Dr. Joycelyn Hill Alabama State dissertation dissertation win is more than an academic honor — it is the foundation of a new educational pathway connecting two historically Black institutions.
Hill, a Valley, Alabama native and double Alabama State University alumna, won the 2026 Dissertation of the Year award in the Qualitative-Based Method track at Alabama State for her doctoral research on Black women leaders working in institutional research, assessment, and accreditation at HBCUs. Her win directly inspired a formal memorandum of understanding between Alabama State and Morris Brown College in Atlanta — where Hill now serves as director of institutional effectiveness — creating a streamlined graduate school pipeline between the two HBCU institutions. That pipeline is already open and accepting students.
A Journey That Started at Alabama State
Hill’s academic story is one of persistence, reinvention, and homecoming.
She graduated from Valley High School in 2009, then earned her bachelor’s degree in psychology and social work from Alabama State in 2013. Moreover, she continued her family’s legacy at ASU — her mother graduated from the university back in 1986. After earning a master’s degree in counseling and psychology from Troy University in 2018, Hill found herself working at the Alabama State Bar and contemplating law school.
Then, someone gave her advice that changed her trajectory entirely. Rather than starting over in a new field, she was encouraged to build higher in the one she already knew. As a result, she returned to Alabama State in 2022 to pursue her doctorate in educational leadership, policy, and law — completing the degree online while working full-time in Atlanta.
That return brought Hill full circle. The same institution that shaped her undergraduate years became the place where she produced the most significant academic work of her career.
The Research That Won the Award
Hill’s dissertation focused on the lived experiences of Black women working in institutional research, assessment, and accreditation at HBCUs — a subject that grew directly from her own professional life.
The research was both personal and urgent. Black women in higher education administration often navigate spaces with little formal research documenting their experiences. Furthermore, institutional research and accreditation roles sit at the structural heart of what keeps an HBCU functioning and compliant. Hill’s work shed light on the people doing that critical work while largely operating out of the public eye.
Her dissertation earned the Dissertation of the Year recognition in the Qualitative-Based Method track at Alabama State University for 2026 — a distinction that validates not just her academic rigor but the importance of the subject matter itself.
Building a Bridge Between Two HBCUs
The most tangible outcome of Hill’s work is the partnership it helped create. Her success at Morris Brown College — combined with her doctoral achievement at Alabama State — positioned her to connect the two institutions in a meaningful way.
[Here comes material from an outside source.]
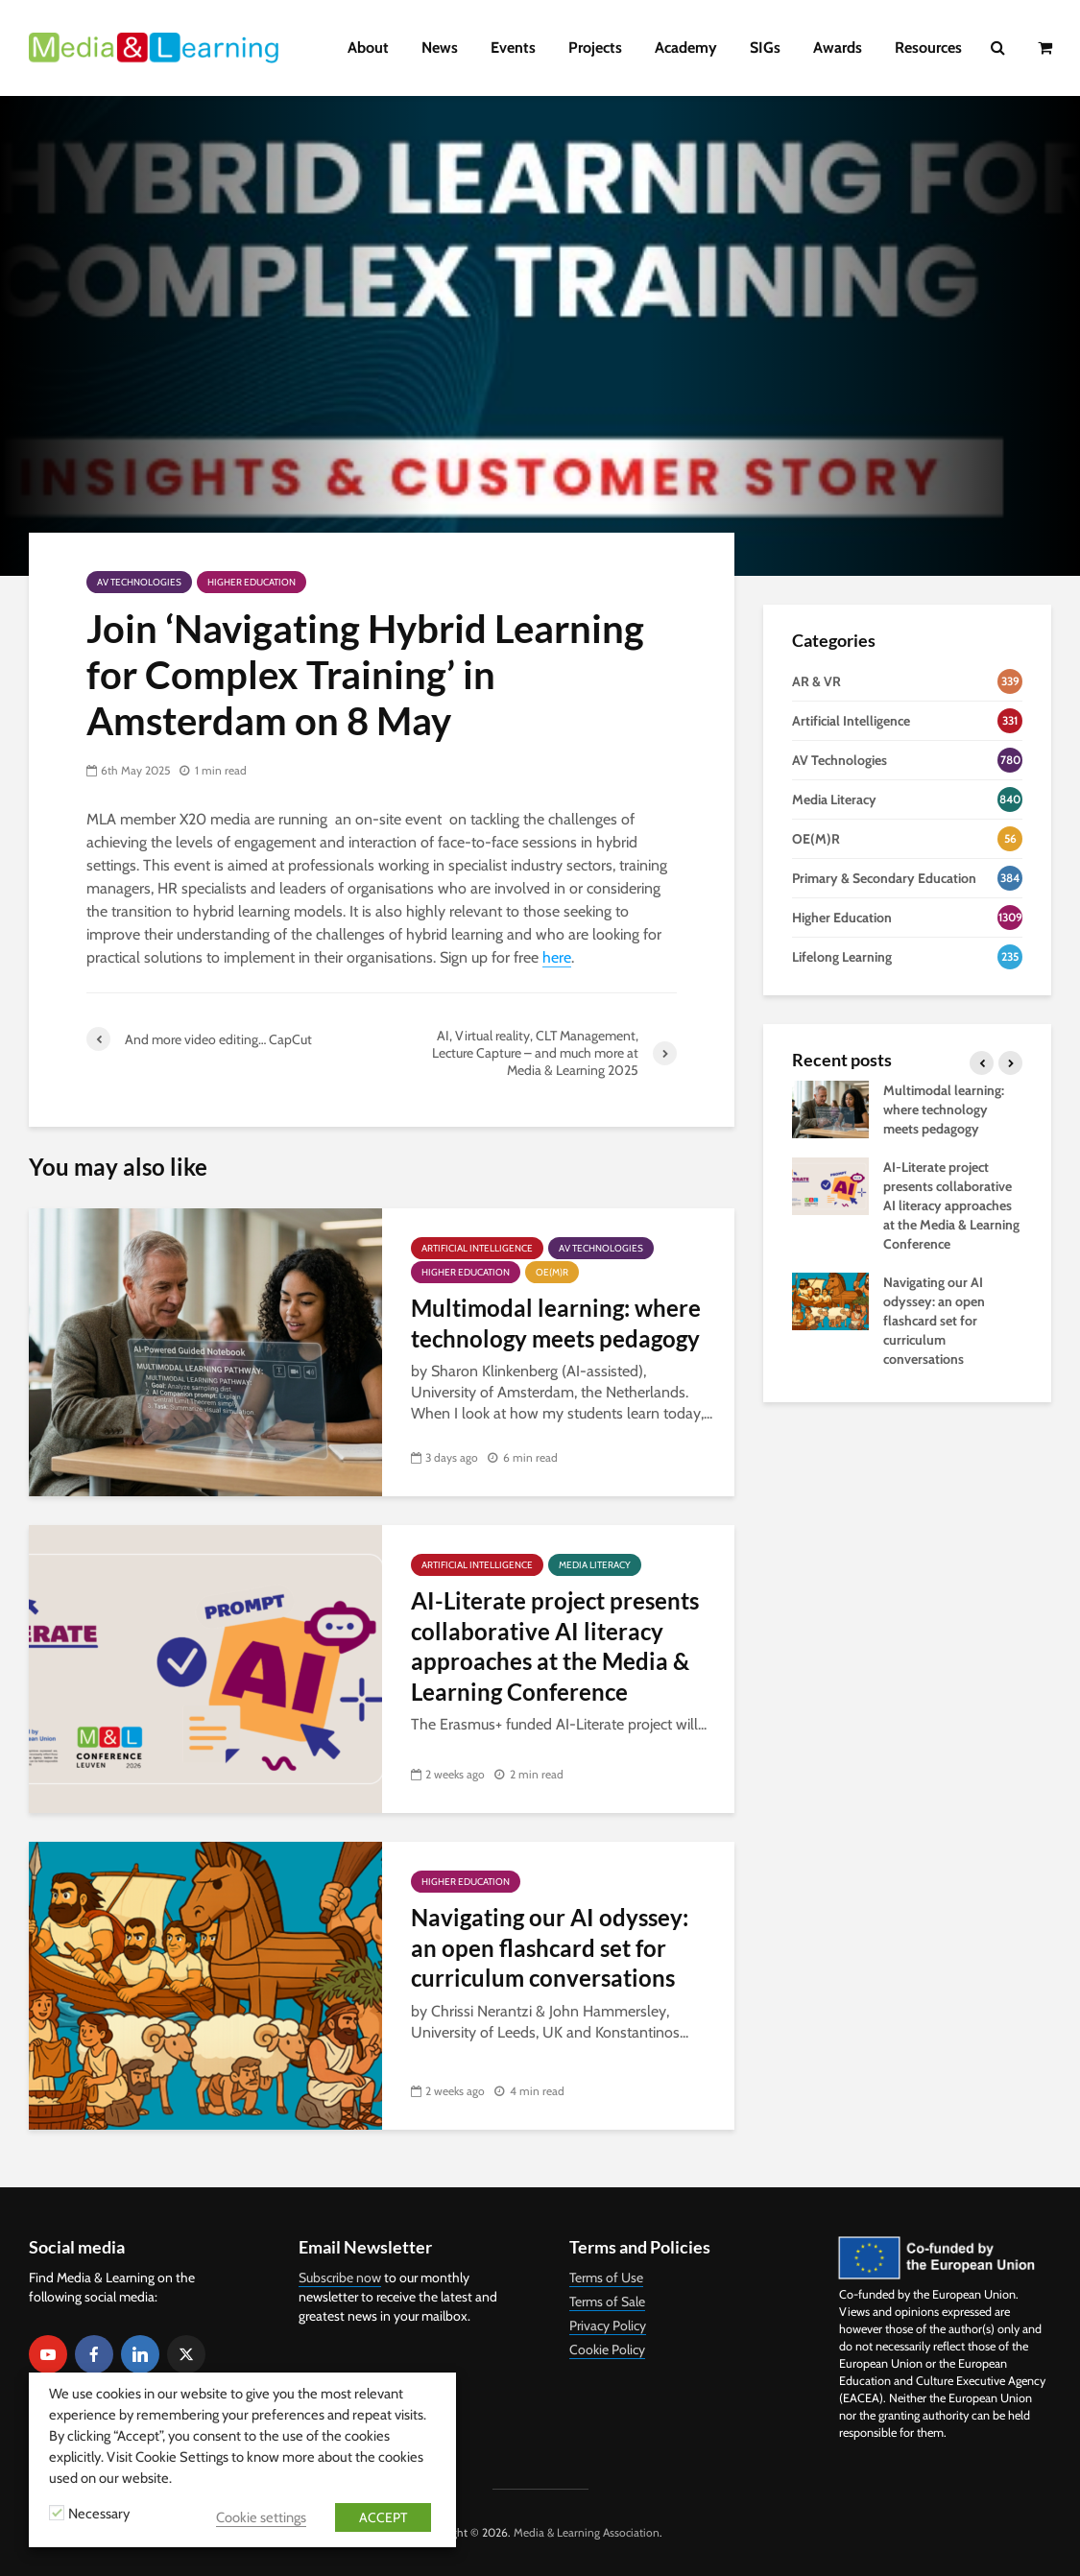  What do you see at coordinates (56, 2512) in the screenshot?
I see `[Necessary]` at bounding box center [56, 2512].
The memorandum of understanding between Alabama State and Morris Brown establishes a direct pipeline allowing Morris Brown undergraduates to enroll in Alabama State graduate programs. Many of those courses are offered online, meaning students can stay in Atlanta while earning a graduate degree from a nationally recognized HBCU doctoral program. The pathway gives Morris Brown students access to master’s programs they might not otherwise have been able to pursue.
“I think the program, Alabama State, allows them to get a quality education as well as stay where they want to be and be in the city of Atlanta,” Hill said. “Knowing that they have a community with them at Alabama State University that’s going to support them educationally as well as socially — it helps the students transition between different states for programs. I think it’s just the start of something very new and very transformative.”
Why This Partnership Matters for HBCU Education
For the HBCU community, this kind of inter-institutional partnership represents exactly the kind of collaboration that strengthens the ecosystem as a whole. Morris Brown has spent the last several years rebuilding after losing and regaining accreditation. Alabama State brings a robust doctoral program with a 100% employment rate for graduates within six months of completing their degrees. Together, they offer something neither could build alone.
“Bridging the gap is why this partnership is so important,” Hill said. “It eliminates barriers. It demonstrates the impact of creating clear pathways for Morris Brown students to continue their educational journeys.”
Additionally, the partnership carries a personal dimension that makes it more than a bureaucratic agreement. Hill is a product of both worlds — an ASU alumna now serving Morris Brown. Her dissertation examined the very kind of leadership work she does every day. Consequently, the pipeline she helped build is not a theoretical construct. It is a direct extension of her own story.
A Valley Girl Who Never Forgot Home
Throughout all of it, Hill has remained grounded in where she started. She credits her hometown of Valley, Alabama for shaping everything she became professionally.
“It shaped me in every single way,” Hill said. “I always come home. Everything that I started with in Valley made me the professional that I am, so I can’t ever forget Valley.”
That rootedness — combined with academic excellence, professional impact, and a commitment to building pathways for others — makes Dr. Joycelyn Hill’s story one worth telling across every HBCU campus in the country.